Terahertz (THz) waves come between microwave and infrared radiation in the electromagnetic spectrum, oscillating at frequencies of between 100 billion and 30 trillion cycles per second. These waves are prized for their distinctive properties: they will penetrate paper, clothes, wood and walls, besides, to detect air pollution. THz sources could revolutionize safety and medical imaging systems. What’s more, their ability to hold vast quantities of data might maintain the key to faster wi-fi communications.
THz waves are a kind of non-ionizing radiation, which means they pose no risk to human well-being. The expertise is already utilized in some airports to scan passengers and detect dangerous objects and substances.
Regardless of holding great commitment, THz waves are not extensively used because they’re costly and cumbersome to generate.

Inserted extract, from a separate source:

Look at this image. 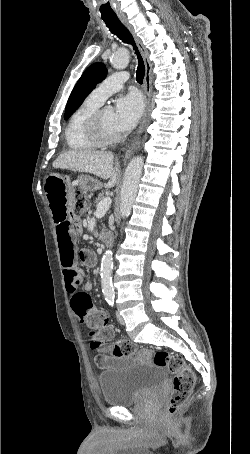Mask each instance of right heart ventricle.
I'll list each match as a JSON object with an SVG mask.
<instances>
[{"instance_id":"right-heart-ventricle-1","label":"right heart ventricle","mask_w":250,"mask_h":454,"mask_svg":"<svg viewBox=\"0 0 250 454\" xmlns=\"http://www.w3.org/2000/svg\"><path fill=\"white\" fill-rule=\"evenodd\" d=\"M100 106V104L87 98L73 112L65 129V140L70 150L89 151L98 147L88 135L87 121Z\"/></svg>"}]
</instances>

However, a new technology created by researchers at EPFL could change all that. The team on the Power and Wide-band-hole Electronics Research Laboratory (POWERlab), led by Prof. Elison Matioli, constructed a nanodevice that can generate extremely high-energy indicators in just a few picoseconds, or one trillionth of a second, which produces high-energy THz waves.
The technology, which could be fixed on a chip or a flexible medium, could someday be installed in smartphones and other hand-held gadgets. The work first-authored by Mohammad Samizadeh Nikoo, a Ph.D. pupil at the POWERlab, has been featured in the journal Nature.